_What is needed_
Leaving the pictures aside, restate all of the data exactly.

--- Available data Enclosed Below ---

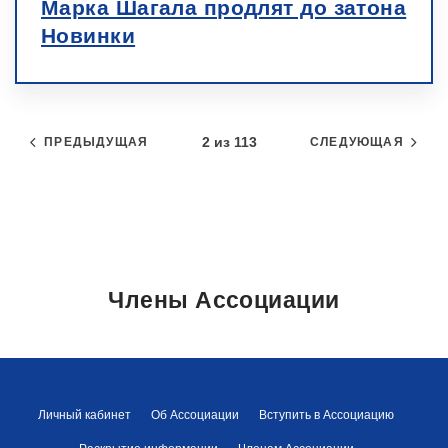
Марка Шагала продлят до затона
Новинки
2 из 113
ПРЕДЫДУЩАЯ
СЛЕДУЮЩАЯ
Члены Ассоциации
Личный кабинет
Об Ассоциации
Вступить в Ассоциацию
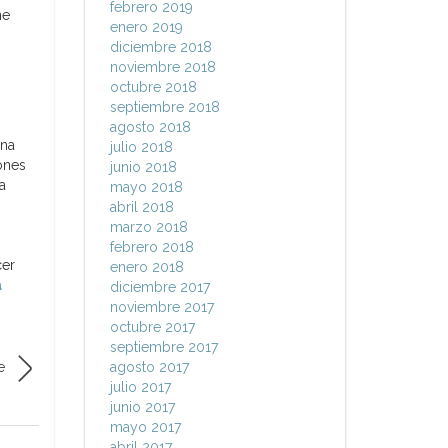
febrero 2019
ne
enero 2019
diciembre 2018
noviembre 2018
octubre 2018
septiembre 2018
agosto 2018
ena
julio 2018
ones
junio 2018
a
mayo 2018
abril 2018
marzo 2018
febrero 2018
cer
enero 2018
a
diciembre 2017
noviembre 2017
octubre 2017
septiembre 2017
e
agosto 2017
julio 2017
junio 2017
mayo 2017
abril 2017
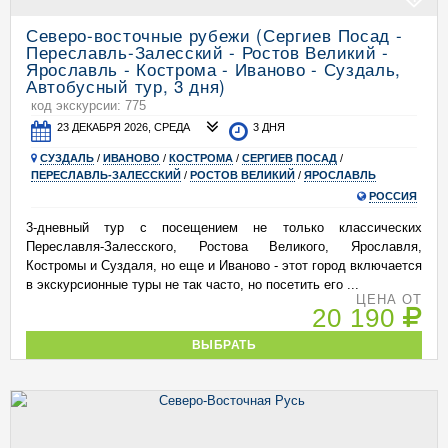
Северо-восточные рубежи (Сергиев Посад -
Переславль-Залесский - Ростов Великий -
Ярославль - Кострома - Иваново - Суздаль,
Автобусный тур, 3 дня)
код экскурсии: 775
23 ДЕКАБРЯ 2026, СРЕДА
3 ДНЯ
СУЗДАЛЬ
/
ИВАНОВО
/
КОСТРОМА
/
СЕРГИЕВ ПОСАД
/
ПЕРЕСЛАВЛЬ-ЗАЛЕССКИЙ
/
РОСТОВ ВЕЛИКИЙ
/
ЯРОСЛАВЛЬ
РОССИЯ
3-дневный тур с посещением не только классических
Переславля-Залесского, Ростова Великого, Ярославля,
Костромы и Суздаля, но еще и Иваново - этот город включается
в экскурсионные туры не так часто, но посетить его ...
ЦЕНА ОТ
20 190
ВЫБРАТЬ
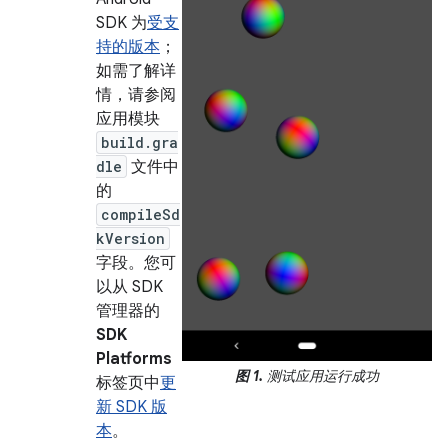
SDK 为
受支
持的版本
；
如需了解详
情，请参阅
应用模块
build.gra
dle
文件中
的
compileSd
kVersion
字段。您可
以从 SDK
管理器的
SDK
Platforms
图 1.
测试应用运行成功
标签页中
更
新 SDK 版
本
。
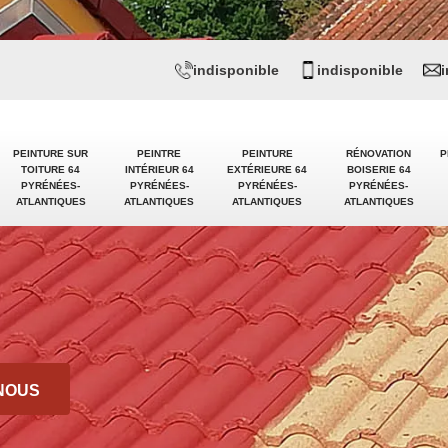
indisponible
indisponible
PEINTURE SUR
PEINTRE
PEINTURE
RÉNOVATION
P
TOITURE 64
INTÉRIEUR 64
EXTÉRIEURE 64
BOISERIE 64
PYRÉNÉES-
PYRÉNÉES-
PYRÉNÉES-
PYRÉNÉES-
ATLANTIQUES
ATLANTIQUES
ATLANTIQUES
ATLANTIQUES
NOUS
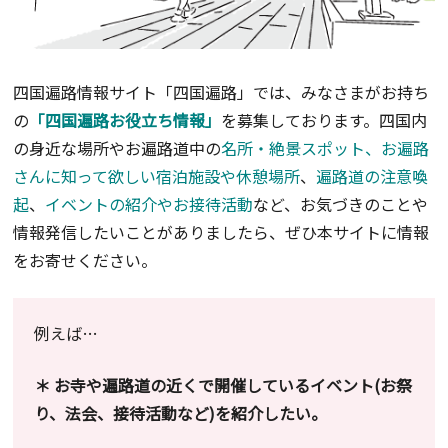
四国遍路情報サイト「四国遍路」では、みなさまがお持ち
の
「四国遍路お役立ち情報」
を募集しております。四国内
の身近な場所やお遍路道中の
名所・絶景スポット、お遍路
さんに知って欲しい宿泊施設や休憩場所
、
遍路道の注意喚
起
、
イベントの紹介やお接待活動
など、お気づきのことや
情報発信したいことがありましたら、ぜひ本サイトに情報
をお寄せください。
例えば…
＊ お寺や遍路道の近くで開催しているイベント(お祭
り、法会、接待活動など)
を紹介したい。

--- End of Enclosed Available data ---

_Your solution_
Марка Шагала продлят до затона
Новинки
2 из 113
ПРЕДЫДУЩАЯ
СЛЕДУЮЩАЯ
Члены Ассоциации
Личный кабинет
Об Ассоциации
Вступить в Ассоциацию
febrero 2019
ne
enero 2019
diciembre 2018
noviembre 2018
octubre 2018
septiembre 2018
agosto 2018
ena
julio 2018
ones
junio 2018
a
mayo 2018
abril 2018
marzo 2018
febrero 2018
cer
enero 2018
a
diciembre 2017
noviembre 2017
octubre 2017
septiembre 2017
e
agosto 2017
julio 2017
junio 2017
mayo 2017
abril 2017
Северо-восточные рубежи (Сергиев Посад -
Переславль-Залесский - Ростов Великий -
Ярославль - Кострома - Иваново - Суздаль,
Автобусный тур, 3 дня)
код экскурсии: 775
23 ДЕКАБРЯ 2026, СРЕДА
3 ДНЯ
СУЗДАЛЬ
/
ИВАНОВО
/
КОСТРОМА
/
СЕРГИЕВ ПОСАД
/
ПЕРЕСЛАВЛЬ-ЗАЛЕССКИЙ
/
РОСТОВ ВЕЛИКИЙ
/
ЯРОСЛАВЛЬ
РОССИЯ
3-дневный тур с посещением не только классических
Переславля-Залесского, Ростова Великого, Ярославля,
Костромы и Суздаля, но еще и Иваново - этот город включается
в экскурсионные туры не так часто, но посетить его ...
ЦЕНА ОТ
20 190
ВЫБРАТЬ
SDK 为
受支
持的版本
；
如需了解详
情，请参阅
应用模块
build.gra
dle
文件中
的
compileSd
kVersion
字段。您可
以从 SDK
管理器的
SDK
Platforms
图 1.
测试应用运行成功
标签页中
更
新 SDK 版
本
。
indisponible
indisponible
PEINTURE SUR
PEINTRE
PEINTURE
RÉNOVATION
P
TOITURE 64
INTÉRIEUR 64
EXTÉRIEURE 64
BOISERIE 64
PYRÉNÉES-
PYRÉNÉES-
PYRÉNÉES-
PYRÉNÉES-
ATLANTIQUES
ATLANTIQUES
ATLANTIQUES
ATLANTIQUES
NOUS
四国遍路情報サイト「四国遍路」では、みなさまがお持ち
の
「四国遍路お役立ち情報」
を募集しております。四国内
の身近な場所やお遍路道中の
名所・絶景スポット、お遍路
さんに知って欲しい宿泊施設や休憩場所
、
遍路道の注意喚
起
、
イベントの紹介やお接待活動
など、お気づきのことや
情報発信したいことがありましたら、ぜひ本サイトに情報
をお寄せください。
例えば…
＊ お寺や遍路道の近くで開催しているイベント(お祭
り、法会、接待活動など)
を紹介したい。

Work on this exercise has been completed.